OASIS Mailing List ArchivesView the OASIS mailing list archive below
or browse/search using MarkMail.


Help: OASIS Mailing Lists Help | MarkMail Help

[Date Prev][Date Next][Thread Prev][Thread Next][Date Index][Thread Index]

RE: Historical I18n Note

From: Tony Graham [mailto:Tony.Graham@ireland.sun.com]

>I guess I shouldn't have included that line about incantations, since
>my main point was that the level of support for arbitrary character
>sets among SGML parsers was mixed, to put it mildly.

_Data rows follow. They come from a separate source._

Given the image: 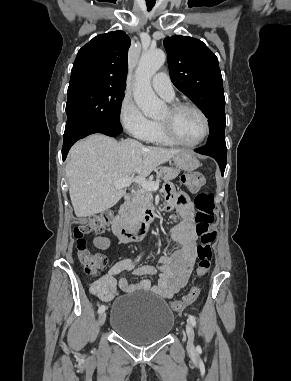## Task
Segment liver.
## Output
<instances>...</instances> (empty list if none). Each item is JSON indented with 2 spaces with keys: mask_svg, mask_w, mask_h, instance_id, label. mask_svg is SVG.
<instances>
[{
  "mask_svg": "<svg viewBox=\"0 0 291 381\" xmlns=\"http://www.w3.org/2000/svg\"><path fill=\"white\" fill-rule=\"evenodd\" d=\"M181 152L184 150L144 146L134 139L117 142L102 134L77 142L66 165L75 215L86 218L108 210L126 193L116 188L114 181L133 174L145 178Z\"/></svg>",
  "mask_w": 291,
  "mask_h": 381,
  "instance_id": "1",
  "label": "liver"
}]
</instances>
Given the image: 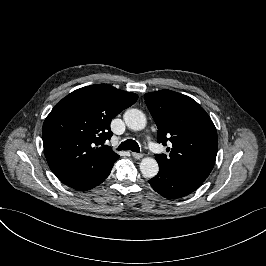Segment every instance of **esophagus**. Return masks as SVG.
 Here are the masks:
<instances>
[{"label": "esophagus", "mask_w": 266, "mask_h": 266, "mask_svg": "<svg viewBox=\"0 0 266 266\" xmlns=\"http://www.w3.org/2000/svg\"><path fill=\"white\" fill-rule=\"evenodd\" d=\"M132 156L135 158V159H141L143 157V154L141 153H136V152H132Z\"/></svg>", "instance_id": "obj_1"}]
</instances>
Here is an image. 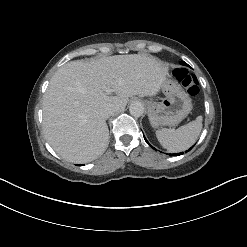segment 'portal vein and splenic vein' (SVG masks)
Masks as SVG:
<instances>
[{"instance_id":"1","label":"portal vein and splenic vein","mask_w":247,"mask_h":247,"mask_svg":"<svg viewBox=\"0 0 247 247\" xmlns=\"http://www.w3.org/2000/svg\"><path fill=\"white\" fill-rule=\"evenodd\" d=\"M110 92H111V90H110L109 88H106V89H105V93H106V94H109Z\"/></svg>"}]
</instances>
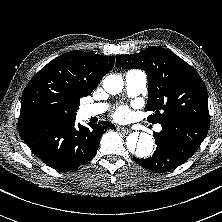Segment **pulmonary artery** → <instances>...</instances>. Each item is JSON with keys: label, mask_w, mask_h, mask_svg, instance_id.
Returning <instances> with one entry per match:
<instances>
[{"label": "pulmonary artery", "mask_w": 222, "mask_h": 222, "mask_svg": "<svg viewBox=\"0 0 222 222\" xmlns=\"http://www.w3.org/2000/svg\"><path fill=\"white\" fill-rule=\"evenodd\" d=\"M147 84V75L141 70H129L125 74V86L129 96H137L143 92ZM108 108L105 103L90 104L82 107L85 117L97 116L104 113ZM161 125H157L155 130L161 131Z\"/></svg>", "instance_id": "obj_1"}]
</instances>
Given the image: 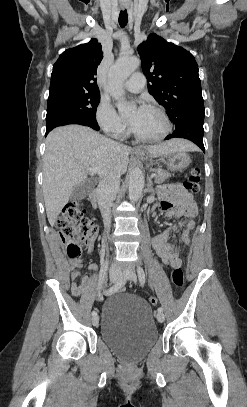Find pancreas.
Listing matches in <instances>:
<instances>
[{"label":"pancreas","instance_id":"cf45deb5","mask_svg":"<svg viewBox=\"0 0 247 407\" xmlns=\"http://www.w3.org/2000/svg\"><path fill=\"white\" fill-rule=\"evenodd\" d=\"M152 172L156 174L155 176L156 183H163L166 179H168L171 176L170 173L161 168L152 169Z\"/></svg>","mask_w":247,"mask_h":407}]
</instances>
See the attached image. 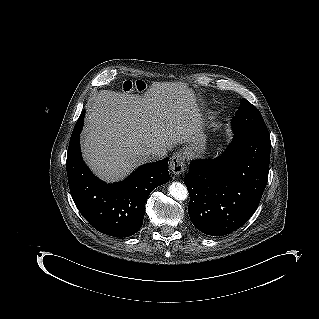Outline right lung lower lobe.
<instances>
[{"instance_id":"obj_1","label":"right lung lower lobe","mask_w":319,"mask_h":319,"mask_svg":"<svg viewBox=\"0 0 319 319\" xmlns=\"http://www.w3.org/2000/svg\"><path fill=\"white\" fill-rule=\"evenodd\" d=\"M84 116L85 111H82L67 152L72 198L79 212L96 230L113 237H129L143 224L149 194L169 181V158L140 166L123 182L106 184L96 178L82 160L79 140Z\"/></svg>"}]
</instances>
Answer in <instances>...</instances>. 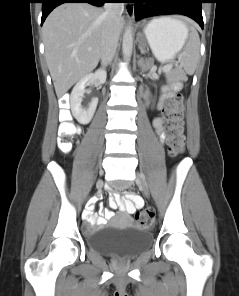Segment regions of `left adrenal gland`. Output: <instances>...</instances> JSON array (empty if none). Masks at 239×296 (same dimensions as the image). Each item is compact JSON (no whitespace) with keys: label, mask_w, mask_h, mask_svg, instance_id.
Here are the masks:
<instances>
[{"label":"left adrenal gland","mask_w":239,"mask_h":296,"mask_svg":"<svg viewBox=\"0 0 239 296\" xmlns=\"http://www.w3.org/2000/svg\"><path fill=\"white\" fill-rule=\"evenodd\" d=\"M138 47H139V49H140L141 53H144V52H145V50H144V47H143V46H141V45L139 44V46H138ZM138 65H139V66H141V67L143 66V65H142V60H139V63H138Z\"/></svg>","instance_id":"obj_1"}]
</instances>
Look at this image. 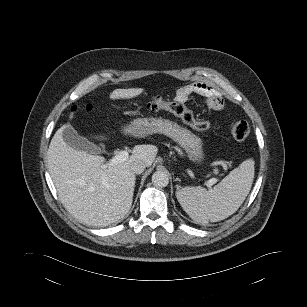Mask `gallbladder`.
Segmentation results:
<instances>
[{"instance_id": "obj_1", "label": "gallbladder", "mask_w": 307, "mask_h": 307, "mask_svg": "<svg viewBox=\"0 0 307 307\" xmlns=\"http://www.w3.org/2000/svg\"><path fill=\"white\" fill-rule=\"evenodd\" d=\"M62 136L64 141L76 150L85 151L89 154H100L102 149L90 142L87 138L80 136L71 125L63 127Z\"/></svg>"}]
</instances>
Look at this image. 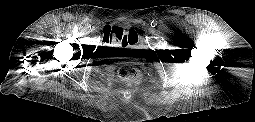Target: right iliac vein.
Segmentation results:
<instances>
[{
	"label": "right iliac vein",
	"instance_id": "right-iliac-vein-1",
	"mask_svg": "<svg viewBox=\"0 0 255 122\" xmlns=\"http://www.w3.org/2000/svg\"><path fill=\"white\" fill-rule=\"evenodd\" d=\"M94 31H95L94 28H90V29H89V32H91V33H93Z\"/></svg>",
	"mask_w": 255,
	"mask_h": 122
}]
</instances>
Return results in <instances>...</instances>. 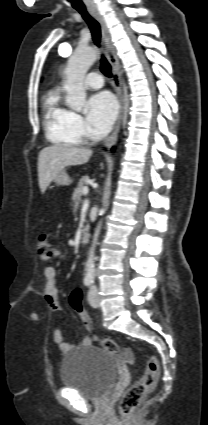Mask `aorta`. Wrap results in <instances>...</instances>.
<instances>
[{"label": "aorta", "mask_w": 208, "mask_h": 425, "mask_svg": "<svg viewBox=\"0 0 208 425\" xmlns=\"http://www.w3.org/2000/svg\"><path fill=\"white\" fill-rule=\"evenodd\" d=\"M97 58V53L92 48L81 49L74 51L68 60L65 69L64 90L66 91V103L68 106L77 112H80L86 101V91L84 88V78L89 67ZM101 223L98 225L93 243L89 251V257L86 265V278L93 279L95 276V247L99 236Z\"/></svg>", "instance_id": "obj_1"}]
</instances>
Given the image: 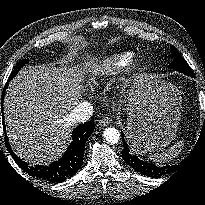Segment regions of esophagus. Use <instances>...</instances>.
Returning a JSON list of instances; mask_svg holds the SVG:
<instances>
[{"label": "esophagus", "mask_w": 205, "mask_h": 205, "mask_svg": "<svg viewBox=\"0 0 205 205\" xmlns=\"http://www.w3.org/2000/svg\"><path fill=\"white\" fill-rule=\"evenodd\" d=\"M110 124V119L108 117H104L101 120H99V125L102 127H107Z\"/></svg>", "instance_id": "1"}]
</instances>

Granted.  I don't accept statements about how difficult SGML was 
on their face.  Too many people were using it too successfully. 
The unevenness of implementation was a fact, however.  The Unicorn 
tests come to mind.

>Of course, there was neither the emphasis on nor the knowledge of
>multiple character sets when SGML was designed or when most of the
>SGML parsers were written.  

But the abstractions "in principle" reveal some foresight in design. 
Again, the Declaration is the ultimate escape hatch:  use wisely 
and with regard to costs.   CALS systems usually had to specify 
the Declaration in effect.  No one said it was simple but no one assumed 
a priori a single universal system.  I think it is that assumption 
by Berners-Lee et al that drives W3C design.  I think it is an 
optimistic assumption even if necessary.  But assuming we don't 
need that escape hatch is beyond optimistic and into foolhardy. 
The web has been lucky and successful to some extent.  I won't 
bet all future information system processing on that extent. 
Preserve options including the option to choose options.  
The alternative is more disturbing.

>> 1.  Should the XML SGML Declaration be real and be open 
>> to use by XML developers?  Do we go forward only by 

>No.  There's too much stuff that you would never change, because
>changing it would break XML interoperability.

Granted.  It is the worst case option, the lifeboat for when 
the ship sinks or really, if the W3C refuses to meet some 
set of requirements a different architectural group thinks 
necessary.  There may come a time or case when 
XML interoperability is not the primary requirement.  So 
this option is preserved for that case.  I refuse to 
recognize private closed group's hegemony over markup. 
That recognition would be stupid in the extreme.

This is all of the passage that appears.